Following the adoption of the new EU General Data Protection Regulation (GDPR) on 27 April 2016, most organisations began the process of re-examining their internal processes and procedures in order to ensure compliance with the new requirements before its entry into force in May 2018.
To assist you in this task, we have identified 10 hot topics which should be handled in priority. We propose to present each of these points of attention separately in a newsflash to be published every two weeks, where we will provide you with practical hints to prepare efficiently.
In this issue, we will discuss the expanded territorial reach of the GDPR, as well as the introduction of the one-stop-shop mechanism.
Although a greater number of businesses, established or not in the EU, will fall within the scope of the newly adopted GDPR, groups of undertakings carrying out multi-jurisdictional data processing should see their administrative burden reduced by the means of the introduction of a one-stop-shop mechanism.
An extended scope
The GDPR clearly aims to extend the reach of the EU data protection framework compared to the actual scope set out under Directive 95/46/EC. Indeed, the current EU legislation only applies to the processing of personal data by data controllers established in the EU and data controllers established outside the EU using processing resources (such as technical means) located in the EU.
With the adoption of the GDPR, EU data protection rules will not only apply to (i) the processing of personal data in the context of the activities of an establishment of a controller or a processor in the Union, regardless of whether the processing takes place in the Union or not, but also (ii) to both data controllers and data processors that are not established in the EU but process personal data of data subjects residing in the EU, where the processing activities relate to the offering of goods or services to or monitoring of behavior of EU data subjects.
Concerned non-EU companies will have to comply with the new EU data protection rules.

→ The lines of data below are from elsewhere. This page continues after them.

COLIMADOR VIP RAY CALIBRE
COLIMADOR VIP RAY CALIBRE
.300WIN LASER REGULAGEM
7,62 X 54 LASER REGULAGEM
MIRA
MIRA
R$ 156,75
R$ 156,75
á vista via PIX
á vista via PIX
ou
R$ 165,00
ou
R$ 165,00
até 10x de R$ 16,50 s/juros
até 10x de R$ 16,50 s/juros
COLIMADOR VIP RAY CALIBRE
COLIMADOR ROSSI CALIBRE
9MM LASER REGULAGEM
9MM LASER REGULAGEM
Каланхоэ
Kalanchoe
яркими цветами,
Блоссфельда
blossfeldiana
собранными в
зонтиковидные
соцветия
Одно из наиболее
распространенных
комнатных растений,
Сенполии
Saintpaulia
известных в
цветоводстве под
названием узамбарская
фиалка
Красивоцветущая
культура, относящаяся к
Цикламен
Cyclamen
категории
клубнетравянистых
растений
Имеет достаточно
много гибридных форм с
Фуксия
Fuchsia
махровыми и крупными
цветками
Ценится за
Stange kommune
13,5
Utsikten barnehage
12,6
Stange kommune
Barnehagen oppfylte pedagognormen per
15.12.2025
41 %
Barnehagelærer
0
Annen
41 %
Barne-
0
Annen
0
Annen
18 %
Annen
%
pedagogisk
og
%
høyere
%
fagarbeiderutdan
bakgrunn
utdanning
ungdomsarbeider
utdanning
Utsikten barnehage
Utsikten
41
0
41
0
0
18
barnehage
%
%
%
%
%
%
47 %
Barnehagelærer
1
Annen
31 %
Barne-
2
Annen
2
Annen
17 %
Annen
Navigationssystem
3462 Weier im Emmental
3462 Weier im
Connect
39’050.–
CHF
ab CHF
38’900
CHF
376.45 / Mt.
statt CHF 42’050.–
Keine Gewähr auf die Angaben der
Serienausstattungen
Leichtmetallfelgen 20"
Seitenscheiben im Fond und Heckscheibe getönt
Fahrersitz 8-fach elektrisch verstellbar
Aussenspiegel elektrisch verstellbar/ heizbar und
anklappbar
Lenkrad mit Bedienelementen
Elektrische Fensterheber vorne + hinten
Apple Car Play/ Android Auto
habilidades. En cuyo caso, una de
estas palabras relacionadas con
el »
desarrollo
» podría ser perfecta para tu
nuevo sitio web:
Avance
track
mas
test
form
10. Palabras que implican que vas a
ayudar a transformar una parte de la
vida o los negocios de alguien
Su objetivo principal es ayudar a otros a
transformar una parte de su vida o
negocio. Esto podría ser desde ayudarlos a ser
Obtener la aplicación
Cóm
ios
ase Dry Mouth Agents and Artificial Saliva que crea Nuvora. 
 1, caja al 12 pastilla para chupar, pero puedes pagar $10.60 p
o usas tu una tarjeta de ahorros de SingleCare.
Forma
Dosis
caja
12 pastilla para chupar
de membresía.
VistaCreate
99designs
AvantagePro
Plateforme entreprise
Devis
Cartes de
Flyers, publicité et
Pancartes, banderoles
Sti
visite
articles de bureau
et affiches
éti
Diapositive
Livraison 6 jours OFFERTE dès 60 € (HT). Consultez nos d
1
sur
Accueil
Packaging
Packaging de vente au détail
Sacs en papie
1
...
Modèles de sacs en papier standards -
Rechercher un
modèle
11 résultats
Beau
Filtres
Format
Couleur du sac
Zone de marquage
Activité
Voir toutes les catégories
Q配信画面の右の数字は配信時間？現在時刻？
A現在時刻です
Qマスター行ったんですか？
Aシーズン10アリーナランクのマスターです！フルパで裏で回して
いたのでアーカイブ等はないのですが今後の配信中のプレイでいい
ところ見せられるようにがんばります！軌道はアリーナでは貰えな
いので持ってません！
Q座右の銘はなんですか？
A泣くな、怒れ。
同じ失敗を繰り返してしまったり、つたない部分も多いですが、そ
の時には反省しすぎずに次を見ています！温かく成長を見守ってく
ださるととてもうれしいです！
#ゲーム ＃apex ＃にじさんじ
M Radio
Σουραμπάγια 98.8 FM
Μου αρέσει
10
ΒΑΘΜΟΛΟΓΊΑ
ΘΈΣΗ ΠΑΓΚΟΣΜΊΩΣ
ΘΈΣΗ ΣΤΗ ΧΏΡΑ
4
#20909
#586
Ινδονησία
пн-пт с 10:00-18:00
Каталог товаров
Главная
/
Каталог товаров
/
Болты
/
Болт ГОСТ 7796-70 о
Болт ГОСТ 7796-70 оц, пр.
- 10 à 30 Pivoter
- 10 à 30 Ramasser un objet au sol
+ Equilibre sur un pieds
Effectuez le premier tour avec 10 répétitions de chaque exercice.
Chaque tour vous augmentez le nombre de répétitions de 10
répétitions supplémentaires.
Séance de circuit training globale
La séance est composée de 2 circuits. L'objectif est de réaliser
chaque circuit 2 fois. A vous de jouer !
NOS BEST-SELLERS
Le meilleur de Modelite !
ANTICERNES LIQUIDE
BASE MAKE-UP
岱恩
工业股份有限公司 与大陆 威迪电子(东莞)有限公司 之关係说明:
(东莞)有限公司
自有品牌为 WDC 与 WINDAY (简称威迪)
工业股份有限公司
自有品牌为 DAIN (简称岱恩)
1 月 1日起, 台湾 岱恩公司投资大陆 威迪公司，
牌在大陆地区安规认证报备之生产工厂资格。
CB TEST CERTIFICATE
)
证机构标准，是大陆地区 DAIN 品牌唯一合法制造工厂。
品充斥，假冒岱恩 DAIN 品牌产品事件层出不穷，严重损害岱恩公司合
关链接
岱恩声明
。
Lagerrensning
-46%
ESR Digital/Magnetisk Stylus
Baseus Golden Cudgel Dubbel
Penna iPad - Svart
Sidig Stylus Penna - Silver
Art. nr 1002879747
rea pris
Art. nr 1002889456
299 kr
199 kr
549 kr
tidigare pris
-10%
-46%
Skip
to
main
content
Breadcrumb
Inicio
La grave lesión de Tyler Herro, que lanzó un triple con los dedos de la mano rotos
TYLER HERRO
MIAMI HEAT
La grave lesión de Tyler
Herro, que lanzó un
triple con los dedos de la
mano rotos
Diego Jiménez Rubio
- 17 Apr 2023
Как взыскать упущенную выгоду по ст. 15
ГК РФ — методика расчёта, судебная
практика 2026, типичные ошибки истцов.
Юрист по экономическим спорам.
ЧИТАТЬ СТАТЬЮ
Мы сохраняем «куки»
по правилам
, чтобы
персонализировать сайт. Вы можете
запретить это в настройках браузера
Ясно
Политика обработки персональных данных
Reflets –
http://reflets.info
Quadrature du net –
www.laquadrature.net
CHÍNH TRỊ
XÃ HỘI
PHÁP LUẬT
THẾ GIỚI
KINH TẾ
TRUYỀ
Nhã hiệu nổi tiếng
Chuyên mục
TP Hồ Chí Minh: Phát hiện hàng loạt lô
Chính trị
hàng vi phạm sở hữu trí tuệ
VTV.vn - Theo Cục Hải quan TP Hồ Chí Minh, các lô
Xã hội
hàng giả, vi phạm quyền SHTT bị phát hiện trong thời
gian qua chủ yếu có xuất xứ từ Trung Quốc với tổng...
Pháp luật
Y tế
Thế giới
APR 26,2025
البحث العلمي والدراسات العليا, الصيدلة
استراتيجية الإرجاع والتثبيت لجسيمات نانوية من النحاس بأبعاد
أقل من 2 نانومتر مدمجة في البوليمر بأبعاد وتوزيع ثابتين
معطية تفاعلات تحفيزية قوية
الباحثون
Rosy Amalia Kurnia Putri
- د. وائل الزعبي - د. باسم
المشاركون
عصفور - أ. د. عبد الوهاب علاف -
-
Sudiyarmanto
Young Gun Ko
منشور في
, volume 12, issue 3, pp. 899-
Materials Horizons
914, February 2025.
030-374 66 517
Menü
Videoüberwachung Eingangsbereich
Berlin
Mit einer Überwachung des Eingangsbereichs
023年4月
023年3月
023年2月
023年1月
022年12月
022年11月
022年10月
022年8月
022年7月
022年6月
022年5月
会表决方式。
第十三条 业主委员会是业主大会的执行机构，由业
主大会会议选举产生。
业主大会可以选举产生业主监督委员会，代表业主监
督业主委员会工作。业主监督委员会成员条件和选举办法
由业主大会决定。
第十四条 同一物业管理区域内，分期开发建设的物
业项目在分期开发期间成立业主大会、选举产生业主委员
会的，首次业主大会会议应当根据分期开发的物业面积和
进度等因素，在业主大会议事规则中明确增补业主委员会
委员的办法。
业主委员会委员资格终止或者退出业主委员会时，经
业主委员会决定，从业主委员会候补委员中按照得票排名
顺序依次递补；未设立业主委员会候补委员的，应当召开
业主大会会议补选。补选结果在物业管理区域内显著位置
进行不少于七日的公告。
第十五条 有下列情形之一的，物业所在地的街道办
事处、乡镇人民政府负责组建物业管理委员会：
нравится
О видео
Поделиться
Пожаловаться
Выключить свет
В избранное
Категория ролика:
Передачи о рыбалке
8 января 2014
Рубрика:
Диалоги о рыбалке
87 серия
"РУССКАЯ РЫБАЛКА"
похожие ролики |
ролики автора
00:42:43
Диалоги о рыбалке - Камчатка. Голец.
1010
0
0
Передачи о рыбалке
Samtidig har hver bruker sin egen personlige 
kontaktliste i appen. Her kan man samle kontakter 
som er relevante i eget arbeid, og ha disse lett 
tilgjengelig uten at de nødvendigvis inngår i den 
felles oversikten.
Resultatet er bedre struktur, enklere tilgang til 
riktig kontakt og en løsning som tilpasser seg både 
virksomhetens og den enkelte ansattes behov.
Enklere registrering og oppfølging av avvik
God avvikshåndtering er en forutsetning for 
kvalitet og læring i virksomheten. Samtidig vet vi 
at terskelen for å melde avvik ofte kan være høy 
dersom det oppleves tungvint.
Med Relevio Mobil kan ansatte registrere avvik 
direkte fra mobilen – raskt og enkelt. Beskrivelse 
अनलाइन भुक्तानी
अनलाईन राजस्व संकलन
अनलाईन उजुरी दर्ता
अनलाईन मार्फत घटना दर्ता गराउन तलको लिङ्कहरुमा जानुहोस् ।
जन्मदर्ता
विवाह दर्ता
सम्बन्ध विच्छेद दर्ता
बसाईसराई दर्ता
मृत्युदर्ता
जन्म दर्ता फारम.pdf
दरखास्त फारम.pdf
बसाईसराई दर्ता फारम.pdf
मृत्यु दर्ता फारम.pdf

For example, an e-commerce company based in the US and targeting EU consumers (i.e. offering its services to EU residents) will now be subject to the provisions of the GDPR.
As a result, organisations without an EU presence, but targeting EU individuals, should understand the impact of the GDPR and determine an approach to ensure compliance.
Introduction of a one-stop-shop mechanism
Competencies of the various national supervisory authorities.- National data protection authorities (DPAs) will continue to be competent for processing:
- carried out in the context of activities of an establishment of a controller or processor on its territory;
- which affects data subjects on its territory; or
- carried out by a controller or processor not established in the EU but targeting data subjects on its territory.
Lead supervisory authority.- In cases of cross-border processing in the EU, the GDPR created a “one-stop-shop” system whereby an organisation will only have to deal with one lead supervisory authority in the EU in the country where it has its main establishment.
There is cross-border processing where:
- the data processing takes place in the context of the activities of establishments in more than one Member State of a controller or processor in the Union where the controller or processor is established in more than one Member State; and
- the data processing takes place in the context of the activities of a single establishment of a controller or processor in the EU but substantially affects or is likely to substantially affect data subjects in more than one Member State.
By way of derogation, each national DPA will still be competent to handle a complaint lodged with it or a possible infringement of the GDPR if the subject matter relates only to an establishment in its Member state or substantially affects data subjects only in its Member state.
On 13 December 2016, the Article 29 Data Protection Working Party (WP29) has issued guidance on how to identify a controller or processor’s lead supervisory authority, in which it provides indications on how to interpret some essential notions such as the concept of “main establishment”. Indeed, where processing is carried out by a group of undertakings that has its headquarters in the EU, the principle is that the place of the central administration of that organisation will be considered as its main establishment. However, if another establishment (i) takes the decisions about the purposes and means of the processing and (ii) has the power to have such decisions implemented, it will be considered, under the GDPR, as the main establishment.
The WP29 has drawn up a non-exhaustive list of criteria, which may be useful for determining the location of a controller’s main establishment (i.e. location where decisions are made about the business activities that involve data processing, where the power to implement such decisions effectively lies, where the director with overall management responsibility for the cross-border processing is located, etc.).
It is up to data controllers and processors to establish clearly where decisions on the purposes and means of personal data processing activities are being made.
Co-operation mechanism.- The new mechanism will allow data controllers and data processors to interact with a single lead data protection authority. However, the lead supervisory authority may have to cooperate with other “concerned” national DPAs, namely when data subjects residing in the Member State of that supervisory authority are substantially affected or likely to be substantially affected by the processing, or a complaint has been lodged directly with that supervisory authority.
The EDPB.- The WP29, will be replaced by the European Data Protection Board (EDPB), which will similarly be made up of the heads of national DPAs (or their representatives) and the European Data Protection Supervisor.
The one-stop-shop principle was one of the key elements of the Commission’s initial proposal for Regulation, aiming to ensure consistent interpretation and application of the EU data protection legislation while providing an effective local channel for complaints.
As a first step, entities should now refer to the above check list in order to assess whether the GDPR will have an impact on their business and whether they will have to adapt their internal organisation and processes to be compliant with new requirements that will be detailed in the coming issues of this Newsflash.